We were particularly delighted a few weeks ago to be invited to take part in a new series for BBC4 being presented by Clarissa Dickson Wright. They were focusing on the Sunday lunch experience and wanted to film somewhere unusual where they would be able to capture people from across the generations enjoying this convivial gathering across the table. What had attracted the lovely team from Optomen to work with us, was something I had said to a local paper. “Part of what makes Sunday lunch so enjoyable is the experience of friends and family together. It’s an occasion that on a weekly basis nearly takes us back to the ‘family eating round the table together’ nostalgia. You can have the young adults eating off their Saturday night hangovers sitting with grandparents. There’s no separation. It’s the closest thing to a religious gathering.”

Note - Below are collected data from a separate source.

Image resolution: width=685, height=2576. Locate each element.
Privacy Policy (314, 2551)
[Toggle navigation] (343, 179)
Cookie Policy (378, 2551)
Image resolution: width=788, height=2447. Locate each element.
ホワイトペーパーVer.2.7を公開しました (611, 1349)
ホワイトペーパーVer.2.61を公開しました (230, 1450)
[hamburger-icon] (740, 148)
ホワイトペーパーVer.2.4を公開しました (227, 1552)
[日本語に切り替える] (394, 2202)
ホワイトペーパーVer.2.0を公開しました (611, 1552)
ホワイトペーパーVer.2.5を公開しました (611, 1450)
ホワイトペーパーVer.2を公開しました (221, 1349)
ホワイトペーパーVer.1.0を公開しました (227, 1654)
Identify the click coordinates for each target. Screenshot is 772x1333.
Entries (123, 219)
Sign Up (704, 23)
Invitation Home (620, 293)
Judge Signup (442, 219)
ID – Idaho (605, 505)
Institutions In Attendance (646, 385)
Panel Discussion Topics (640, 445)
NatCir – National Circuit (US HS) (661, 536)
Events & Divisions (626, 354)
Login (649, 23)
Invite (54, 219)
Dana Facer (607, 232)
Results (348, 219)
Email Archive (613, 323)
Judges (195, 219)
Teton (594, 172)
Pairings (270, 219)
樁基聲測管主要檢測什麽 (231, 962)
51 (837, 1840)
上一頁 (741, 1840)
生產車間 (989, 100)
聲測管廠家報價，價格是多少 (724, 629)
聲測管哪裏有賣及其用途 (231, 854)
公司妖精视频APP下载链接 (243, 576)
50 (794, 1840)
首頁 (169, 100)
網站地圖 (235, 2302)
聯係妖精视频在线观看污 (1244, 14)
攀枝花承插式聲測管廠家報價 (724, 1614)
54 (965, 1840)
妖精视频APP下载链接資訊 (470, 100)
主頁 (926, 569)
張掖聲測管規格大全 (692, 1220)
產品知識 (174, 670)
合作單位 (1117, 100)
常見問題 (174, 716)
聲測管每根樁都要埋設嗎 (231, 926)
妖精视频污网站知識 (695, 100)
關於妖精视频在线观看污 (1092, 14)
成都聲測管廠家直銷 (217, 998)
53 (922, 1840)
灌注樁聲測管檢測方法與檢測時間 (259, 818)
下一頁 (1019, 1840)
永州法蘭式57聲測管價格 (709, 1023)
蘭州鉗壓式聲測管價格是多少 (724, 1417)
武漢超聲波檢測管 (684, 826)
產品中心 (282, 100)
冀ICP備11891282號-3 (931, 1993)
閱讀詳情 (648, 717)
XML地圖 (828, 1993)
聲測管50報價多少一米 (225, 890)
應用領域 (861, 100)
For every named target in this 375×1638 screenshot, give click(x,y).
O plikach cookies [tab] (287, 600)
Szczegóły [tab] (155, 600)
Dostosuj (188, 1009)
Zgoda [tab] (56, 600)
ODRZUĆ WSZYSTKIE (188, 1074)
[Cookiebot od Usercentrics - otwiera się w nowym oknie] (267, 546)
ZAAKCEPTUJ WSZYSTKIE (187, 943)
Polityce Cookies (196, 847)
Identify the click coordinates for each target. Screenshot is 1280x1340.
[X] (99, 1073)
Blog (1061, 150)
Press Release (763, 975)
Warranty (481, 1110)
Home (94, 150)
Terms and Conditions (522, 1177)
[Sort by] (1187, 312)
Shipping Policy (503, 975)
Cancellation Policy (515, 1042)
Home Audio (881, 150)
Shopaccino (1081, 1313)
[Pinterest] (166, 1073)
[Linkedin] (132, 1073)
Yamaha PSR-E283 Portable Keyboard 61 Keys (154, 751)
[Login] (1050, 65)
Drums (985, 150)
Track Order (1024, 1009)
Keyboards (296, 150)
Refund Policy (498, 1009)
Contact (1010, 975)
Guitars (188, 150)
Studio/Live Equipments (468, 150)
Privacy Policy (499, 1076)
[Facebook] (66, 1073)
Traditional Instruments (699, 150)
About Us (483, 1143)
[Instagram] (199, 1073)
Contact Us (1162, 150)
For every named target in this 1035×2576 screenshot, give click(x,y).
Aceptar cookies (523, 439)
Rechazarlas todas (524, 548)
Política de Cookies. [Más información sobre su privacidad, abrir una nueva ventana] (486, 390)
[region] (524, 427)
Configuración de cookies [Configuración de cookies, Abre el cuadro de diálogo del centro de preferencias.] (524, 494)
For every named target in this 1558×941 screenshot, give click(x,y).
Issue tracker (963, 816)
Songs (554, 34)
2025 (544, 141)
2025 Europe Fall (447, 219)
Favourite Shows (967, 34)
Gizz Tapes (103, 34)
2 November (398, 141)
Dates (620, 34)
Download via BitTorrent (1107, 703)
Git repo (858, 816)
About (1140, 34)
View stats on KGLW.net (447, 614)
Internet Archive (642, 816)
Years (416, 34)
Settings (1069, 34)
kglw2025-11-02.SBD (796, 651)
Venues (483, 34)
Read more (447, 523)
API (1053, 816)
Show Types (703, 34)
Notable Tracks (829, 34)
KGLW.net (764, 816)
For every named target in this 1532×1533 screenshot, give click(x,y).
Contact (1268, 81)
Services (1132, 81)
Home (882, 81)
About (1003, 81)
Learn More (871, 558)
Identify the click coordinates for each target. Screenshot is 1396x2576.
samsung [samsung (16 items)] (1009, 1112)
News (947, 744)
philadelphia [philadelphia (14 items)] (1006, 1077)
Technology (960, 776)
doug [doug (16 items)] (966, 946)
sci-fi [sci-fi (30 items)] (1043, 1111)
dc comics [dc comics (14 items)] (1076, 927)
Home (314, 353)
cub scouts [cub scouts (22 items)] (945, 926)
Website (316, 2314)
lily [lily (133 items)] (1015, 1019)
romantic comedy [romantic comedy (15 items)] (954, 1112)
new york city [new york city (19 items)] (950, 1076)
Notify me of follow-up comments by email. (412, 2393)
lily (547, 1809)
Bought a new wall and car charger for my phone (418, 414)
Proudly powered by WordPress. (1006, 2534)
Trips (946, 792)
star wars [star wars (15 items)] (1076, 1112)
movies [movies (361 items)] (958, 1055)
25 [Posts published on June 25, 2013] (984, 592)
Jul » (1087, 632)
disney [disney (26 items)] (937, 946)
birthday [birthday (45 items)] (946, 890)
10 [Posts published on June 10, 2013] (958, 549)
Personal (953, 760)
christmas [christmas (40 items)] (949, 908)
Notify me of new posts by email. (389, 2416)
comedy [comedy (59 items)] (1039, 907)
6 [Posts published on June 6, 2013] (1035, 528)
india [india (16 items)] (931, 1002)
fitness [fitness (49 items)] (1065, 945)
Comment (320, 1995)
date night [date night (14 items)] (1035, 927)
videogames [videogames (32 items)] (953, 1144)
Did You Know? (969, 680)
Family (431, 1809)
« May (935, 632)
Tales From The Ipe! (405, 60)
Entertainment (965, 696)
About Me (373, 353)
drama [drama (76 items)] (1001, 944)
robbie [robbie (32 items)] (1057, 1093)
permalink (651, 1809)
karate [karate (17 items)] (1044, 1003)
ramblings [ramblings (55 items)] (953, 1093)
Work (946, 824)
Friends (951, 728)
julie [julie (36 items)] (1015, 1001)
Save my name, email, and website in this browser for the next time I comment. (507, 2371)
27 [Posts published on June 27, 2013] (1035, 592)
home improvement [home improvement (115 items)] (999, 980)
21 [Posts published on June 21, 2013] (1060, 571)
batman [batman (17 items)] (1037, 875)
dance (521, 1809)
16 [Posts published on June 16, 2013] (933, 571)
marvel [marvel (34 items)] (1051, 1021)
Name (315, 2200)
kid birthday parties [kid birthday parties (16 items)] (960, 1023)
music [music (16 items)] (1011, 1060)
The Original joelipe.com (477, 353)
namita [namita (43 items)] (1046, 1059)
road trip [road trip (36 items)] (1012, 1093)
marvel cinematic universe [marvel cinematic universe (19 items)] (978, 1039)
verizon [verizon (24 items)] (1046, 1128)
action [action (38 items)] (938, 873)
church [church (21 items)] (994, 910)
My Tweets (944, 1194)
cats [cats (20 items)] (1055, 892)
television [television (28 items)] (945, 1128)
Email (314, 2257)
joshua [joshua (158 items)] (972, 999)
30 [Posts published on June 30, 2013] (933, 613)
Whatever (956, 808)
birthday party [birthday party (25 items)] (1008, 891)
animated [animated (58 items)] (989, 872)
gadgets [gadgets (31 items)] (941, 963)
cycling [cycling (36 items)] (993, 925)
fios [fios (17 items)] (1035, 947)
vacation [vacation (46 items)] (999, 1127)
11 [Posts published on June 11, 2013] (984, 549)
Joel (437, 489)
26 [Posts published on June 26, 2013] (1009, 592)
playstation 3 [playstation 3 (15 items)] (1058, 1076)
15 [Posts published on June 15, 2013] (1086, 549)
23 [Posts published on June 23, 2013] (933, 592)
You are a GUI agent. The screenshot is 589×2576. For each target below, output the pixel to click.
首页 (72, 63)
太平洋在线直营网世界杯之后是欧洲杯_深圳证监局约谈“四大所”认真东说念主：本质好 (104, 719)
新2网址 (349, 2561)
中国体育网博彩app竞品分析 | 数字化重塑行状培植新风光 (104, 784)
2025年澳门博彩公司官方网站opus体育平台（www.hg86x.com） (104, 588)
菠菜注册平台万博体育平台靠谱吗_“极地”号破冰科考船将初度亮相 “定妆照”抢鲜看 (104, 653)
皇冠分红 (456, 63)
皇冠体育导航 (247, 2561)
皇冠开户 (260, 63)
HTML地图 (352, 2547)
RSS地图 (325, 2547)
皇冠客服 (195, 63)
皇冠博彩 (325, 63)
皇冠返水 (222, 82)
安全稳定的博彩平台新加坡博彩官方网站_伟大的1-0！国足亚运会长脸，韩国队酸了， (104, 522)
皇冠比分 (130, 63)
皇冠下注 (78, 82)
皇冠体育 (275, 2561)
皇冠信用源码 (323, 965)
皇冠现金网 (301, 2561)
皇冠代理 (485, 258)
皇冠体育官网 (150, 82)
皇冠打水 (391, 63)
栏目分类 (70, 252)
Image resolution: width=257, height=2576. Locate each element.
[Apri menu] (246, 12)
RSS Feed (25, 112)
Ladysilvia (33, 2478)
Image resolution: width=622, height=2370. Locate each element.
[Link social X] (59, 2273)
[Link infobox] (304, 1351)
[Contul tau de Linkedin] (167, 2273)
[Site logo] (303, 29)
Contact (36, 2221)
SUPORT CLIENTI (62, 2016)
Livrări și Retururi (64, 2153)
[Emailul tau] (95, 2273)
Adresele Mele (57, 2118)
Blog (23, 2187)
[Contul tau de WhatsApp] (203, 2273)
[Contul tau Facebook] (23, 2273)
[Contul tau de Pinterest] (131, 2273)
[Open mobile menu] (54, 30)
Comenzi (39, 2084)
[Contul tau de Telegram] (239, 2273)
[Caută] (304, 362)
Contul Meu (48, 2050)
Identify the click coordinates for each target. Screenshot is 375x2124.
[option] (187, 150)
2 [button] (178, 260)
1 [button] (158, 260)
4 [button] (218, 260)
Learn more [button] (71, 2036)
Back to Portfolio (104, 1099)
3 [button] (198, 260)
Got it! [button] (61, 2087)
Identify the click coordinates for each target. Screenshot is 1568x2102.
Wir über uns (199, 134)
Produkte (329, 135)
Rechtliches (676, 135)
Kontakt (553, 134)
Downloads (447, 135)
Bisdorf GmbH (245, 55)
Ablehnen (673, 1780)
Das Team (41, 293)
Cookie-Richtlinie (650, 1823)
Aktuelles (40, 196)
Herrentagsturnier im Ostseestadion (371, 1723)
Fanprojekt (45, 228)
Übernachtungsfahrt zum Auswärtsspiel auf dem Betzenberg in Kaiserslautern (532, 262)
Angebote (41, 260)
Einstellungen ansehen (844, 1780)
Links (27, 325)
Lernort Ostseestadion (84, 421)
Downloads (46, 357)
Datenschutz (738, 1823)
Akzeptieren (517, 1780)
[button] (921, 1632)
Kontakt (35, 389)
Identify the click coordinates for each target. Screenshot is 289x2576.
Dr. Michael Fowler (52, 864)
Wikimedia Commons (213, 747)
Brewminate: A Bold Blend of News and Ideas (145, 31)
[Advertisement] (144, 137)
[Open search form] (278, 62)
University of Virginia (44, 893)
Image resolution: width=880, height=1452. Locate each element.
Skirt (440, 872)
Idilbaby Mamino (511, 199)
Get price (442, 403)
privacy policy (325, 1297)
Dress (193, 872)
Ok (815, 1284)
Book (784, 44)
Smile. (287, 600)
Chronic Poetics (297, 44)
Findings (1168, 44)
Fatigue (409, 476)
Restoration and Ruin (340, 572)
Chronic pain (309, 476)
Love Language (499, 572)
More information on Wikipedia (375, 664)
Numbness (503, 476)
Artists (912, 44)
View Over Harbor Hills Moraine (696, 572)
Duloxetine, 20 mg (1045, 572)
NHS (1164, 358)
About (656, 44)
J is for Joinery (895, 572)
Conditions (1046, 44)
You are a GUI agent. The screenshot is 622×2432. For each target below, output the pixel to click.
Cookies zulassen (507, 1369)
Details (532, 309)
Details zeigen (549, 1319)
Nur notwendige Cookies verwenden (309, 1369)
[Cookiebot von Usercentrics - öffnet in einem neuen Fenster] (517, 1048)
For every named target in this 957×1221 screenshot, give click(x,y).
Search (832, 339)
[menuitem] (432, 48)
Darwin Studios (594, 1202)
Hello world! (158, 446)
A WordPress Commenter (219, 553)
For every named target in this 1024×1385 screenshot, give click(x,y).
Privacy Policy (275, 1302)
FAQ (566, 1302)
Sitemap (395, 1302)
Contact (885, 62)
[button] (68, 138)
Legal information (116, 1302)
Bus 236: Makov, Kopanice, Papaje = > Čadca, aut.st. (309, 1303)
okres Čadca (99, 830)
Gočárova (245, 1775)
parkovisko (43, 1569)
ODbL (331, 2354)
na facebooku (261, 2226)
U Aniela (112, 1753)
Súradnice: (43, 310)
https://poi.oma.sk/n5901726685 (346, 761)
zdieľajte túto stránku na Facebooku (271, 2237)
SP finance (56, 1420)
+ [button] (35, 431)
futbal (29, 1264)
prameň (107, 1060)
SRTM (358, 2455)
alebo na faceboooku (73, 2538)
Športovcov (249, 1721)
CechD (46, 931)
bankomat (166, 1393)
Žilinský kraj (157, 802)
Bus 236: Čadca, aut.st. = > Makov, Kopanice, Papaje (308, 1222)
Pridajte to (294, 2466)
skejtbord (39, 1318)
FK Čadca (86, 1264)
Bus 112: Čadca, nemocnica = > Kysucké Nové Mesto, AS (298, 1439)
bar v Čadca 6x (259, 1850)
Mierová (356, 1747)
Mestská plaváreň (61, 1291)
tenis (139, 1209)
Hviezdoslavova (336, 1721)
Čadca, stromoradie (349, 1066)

It was interesting working with the TV crew, and deciding how much we could prepare in advance and how much leave to our usual muse to decide how things would be cooked. I’d never stuffed a pork shoulder before but knew that the British Lop from Bridget Borlase of Sacombe Hill Farm in Hertfordshire was available and so we decided to give it a go.
This is a pretty fearsome piece of meat and was 8 kilos in all with the bones out (personally I can’t see the merit in boning the joint myself – surely that is the butcher’s craft?) but unrolled. We’d just been sourcing produce in Pas de Calais in northern France and brought back a case of apricots. So we chopped them up with braised fennel, vast amounts of garlic, mustard seeds and lemon rind and let thatmixture infuse. I removed the skin and fat and rubbed the meat all over with oil and lemon juice, black pepper and salt, then slicing big layers into the meat, rolled it up with the apricot and fennel mixture, tying it up with a ball of string. We then left the meat, covered and sitting in a vat of white wine in the oven overnight (about 12 hours) at the lowest temperature setting. In the morning it was a fragrant lump of tender meat with masses of moisture and flavour. About an hour before lunch we roasted in the hottest oven, so it literally caramelised on the outside surface. Sliced and served with mash, swiss chard, new season carrots and tops.
So why take off the skin. Well I always do. To me, crackling is notoriously difficult to make well and by my reckoning is made more crunchy and mouth-watering by letting the cooked fat dry out. So we slice the skin and fat into very thin slivers and make a lattice on a big roasting dish, smothering it all in lemon zest and salt (sometimes a bit of pomegranate molasses as well). Then we roast it off, allowing the fat to render and pouring that off for later cooking use (e.g. I rub the skin of sea trout with pork fat which makes for amazing skin). Once the crackling is done, just let it sit out and dry out until you serve, when you can pop it back for a while to hot up again.
Clarissa seemed enthusiastic about what we do, pronouncing herself impressed by the way we cooked her favourite rare breed pork.